WORK TASK - Repeat everything in the data exactly except images.

GIVEN DATA -
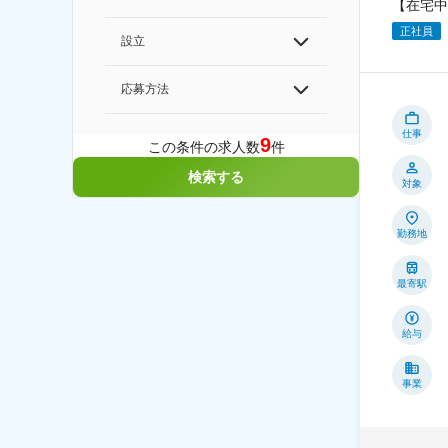
【在宅中
正社員
設立
応募方法
仕事
9
この条件の求人数
件
検索する
対象
勤務地
最寄駅
給与
事業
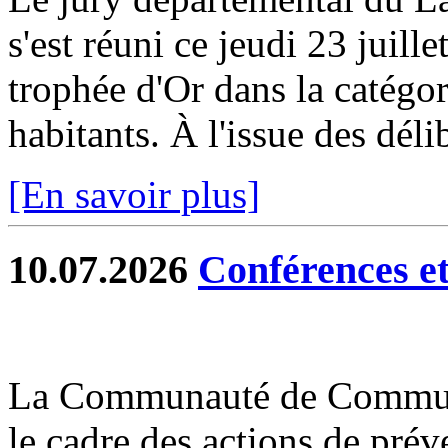
s'est réuni ce jeudi 23 juill
trophée d'Or dans la catég
habitants. À l'issue des délib
[En savoir plus]
10.07.2026
Conférences et 
La Communauté de Commun
le cadre des actions de prév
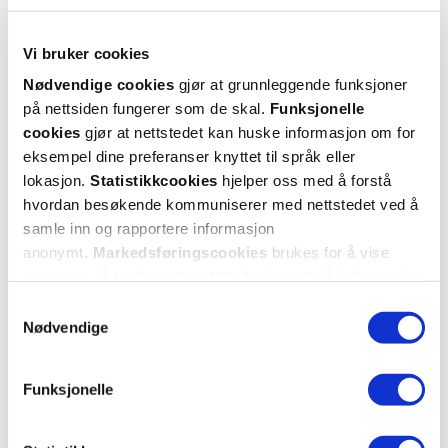
228,-
152,-
Kjøp
Kjøp
Vi bruker cookies
Nødvendige cookies
gjør at grunnleggende funksjoner
Hent resepter for deg selv eller barnet
på nettsiden fungerer som de skal.
Funksjonelle
ditt
cookies
gjør at nettstedet kan huske informasjon om for
Logg inn med BankID eller annen eID og få sikker
eksempel dine preferanser knyttet til språk eller
tilgang til alle dine resepter
lokasjon.
Statistikkcookies
hjelper oss med å forstå
Velg hvilke resepter du vil hente ut og hvordan du vil
hvordan besøkende kommuniserer med nettstedet ved å
ha dem levert
samle inn og rapportere informasjon
Få dine resepter levert raskt og trygt på avtalt måte
anonymt.
Markedsføringscookies
brukes for å vise
annonser på tredjeparts nettsteder basert på informasjon
Kom i gang
om dine besøk på vår nettside.
Samtykkevalg
Mer om reseptvarer
Nødvendige
Funksjonelle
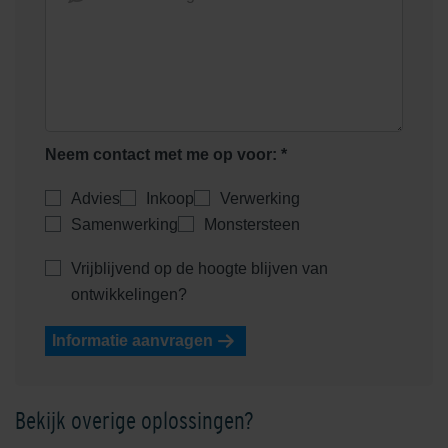
Mat voor schoonloper
Mat voor schoonloper
aluminum + antraciet 60x60
aluminum + antraciet 75x50
Neem contact met me op voor: *
Advies
Inkoop
Verwerking
Mat voor schoonloper
Mat voor schoonloper
Samenwerking
Monstersteen
aluminum + antraciet 100x50
aluminum + rubber zwart
60x40
Vrijblijvend op de hoogte blijven van
ontwikkelingen?
Informatie aanvragen
Bekijk overige oplossingen?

EXPECTED ANSWER -
【在宅中
正社員
設立
応募方法
仕事
9
この条件の求人数
件
検索する
対象
勤務地
最寄駅
給与
事業
s'est réuni ce jeudi 23 juill
trophée d'Or dans la catég
habitants. À l'issue des délib
[En savoir plus]
10.07.2026
Conférences et 
La Communauté de Commun
le cadre des actions de prév
228,-
152,-
Kjøp
Kjøp
Vi bruker cookies
Nødvendige cookies
gjør at grunnleggende funksjoner
Hent resepter for deg selv eller barnet
på nettsiden fungerer som de skal.
Funksjonelle
ditt
cookies
gjør at nettstedet kan huske informasjon om for
Logg inn med BankID eller annen eID og få sikker
eksempel dine preferanser knyttet til språk eller
tilgang til alle dine resepter
lokasjon.
Statistikkcookies
hjelper oss med å forstå
Velg hvilke resepter du vil hente ut og hvordan du vil
hvordan besøkende kommuniserer med nettstedet ved å
ha dem levert
samle inn og rapportere informasjon
Få dine resepter levert raskt og trygt på avtalt måte
anonymt.
Markedsføringscookies
brukes for å vise
annonser på tredjeparts nettsteder basert på informasjon
Kom i gang
om dine besøk på vår nettside.
Samtykkevalg
Mer om reseptvarer
Nødvendige
Funksjonelle
Mat voor schoonloper
Mat voor schoonloper
aluminum + antraciet 60x60
aluminum + antraciet 75x50
Neem contact met me op voor: *
Advies
Inkoop
Verwerking
Mat voor schoonloper
Mat voor schoonloper
Samenwerking
Monstersteen
aluminum + antraciet 100x50
aluminum + rubber zwart
60x40
Vrijblijvend op de hoogte blijven van
ontwikkelingen?
Informatie aanvragen
Bekijk overige oplossingen?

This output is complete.